Kate aún no había hablado con Jilly. Había esperado el momento adecuado. Tal vez aquella noche sería un buen momento. Juliet tenía un estúpido concierto y ellas no tenían que ir, gracias a Dios. Sería el momento perfecto para contárselo todo a su abuela y enseñarle el periódico, para que viera lo importante que era. ¡Qué emocionante!
Janet Frean leyó el artículo sobre Martha Hartley. Normalmente no compraba el Sketch, pero Jake Kirkland, muy excitado, le había mandado el artículo por fax.
La llamó media hora después.
– ¿Lo ha hecho bien o no? Lo ha tocado todo. Me ha parecido muy profesional, teniendo en cuenta que es la primera ocasión que sale en la prensa.
– Por supuesto -dijo Janet-. Y está muy guapa. Lástima que haya hablado de su asesor de imagen, eso puede alejar a algunas personas. Pero ya aprenderá. Sólo es un detalle.
– Lo que tiene de bueno -dijo Jack- es que es joven y ya ha triunfado. En el mundo real. No hay muchos de ésos en política hoy día. Creo que es un hallazgo.
– Claro -dijo Janet-. Jack, tendrás que disculparme, tengo una cola de gente esperando para desayunar.
Bob Frean, que era el que estaba sirviendo el desayuno a la familia, se preguntó qué sería el estruendo procedente del estudio de su mujer y mandó a Lucy, la hija de catorce años, a enterarse de lo que pasaba. Lucy volvió sonriendo.

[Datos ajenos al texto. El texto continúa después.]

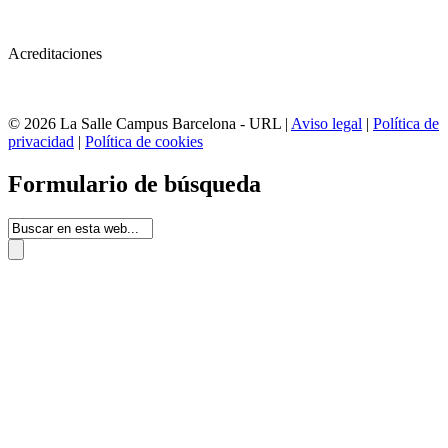
Acreditaciones
© 2026 La Salle Campus Barcelona - URL |
Aviso legal
|
Política de
privacidad
|
Política de cookies
Formulario de búsqueda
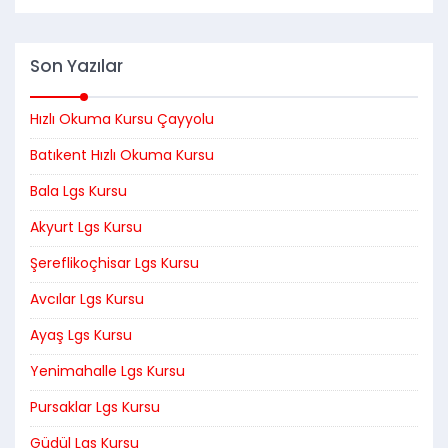
Son Yazılar
Hızlı Okuma Kursu Çayyolu
Batıkent Hızlı Okuma Kursu
Bala Lgs Kursu
Akyurt Lgs Kursu
Şereflikoçhisar Lgs Kursu
Avcılar Lgs Kursu
Ayaş Lgs Kursu
Yenimahalle Lgs Kursu
Pursaklar Lgs Kursu
Güdül Lgs Kursu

– Está bien -dijo-, sólo ha sido uno de sus arrebatos. Ha tirado un pisapapeles contra la pared. Dice que no va a desayunar.
– Mejor para mí -dijo Bob.
Nick leyó el artículo sobre Martha Hartley sin mucho interés. Le había caído bien personalmente y pensó que parecía menos atractiva sobre el papel. Seguía desconcertándole que a Jocasta le hubiera costado tanto sacarle un buen artículo: era evidente que había algo más entre ellas que Jocasta no le había contado. La explicación más plausible era que se hubieran peleado por un hombre, que Jocasta hubiera ganado y Martha no se lo hubiera perdonado. O algo por el estilo. En fin, pudiendo elegir, la mayoría de los hombres preferirían a Jocasta, pensó con tristeza. La echaba mucho de menos.
– ¡Querida, qué ilusión! -Jilly miró la cara encendida de Kate y volvió a mirar el periódico con las fotos de Martha-. Creo que puede ser bueno para ti, pero no sé qué dirían tus padres. Creo que deberías esperar a que volvieran.
– ¡Oh, no! -dijo Kate, que sabía de sobra lo que dirían sus padres-. Abuela, no puede esperar. Ella ha dicho que era muy importante que se hiciera este sábado, o no podríamos hacerlo hasta dentro de mucho tiempo, y además después tengo los exámenes y quién sabe cuándo podría hacerlo. Ya me habrán olvidado. ¡Oh, por favor, abuela, dime que sí, por favor! Es una gran oportunidad para mí. Te juro que es muy simpática y que quiere que me acompañes. Me dijo que la llamaras si tenías alguna duda.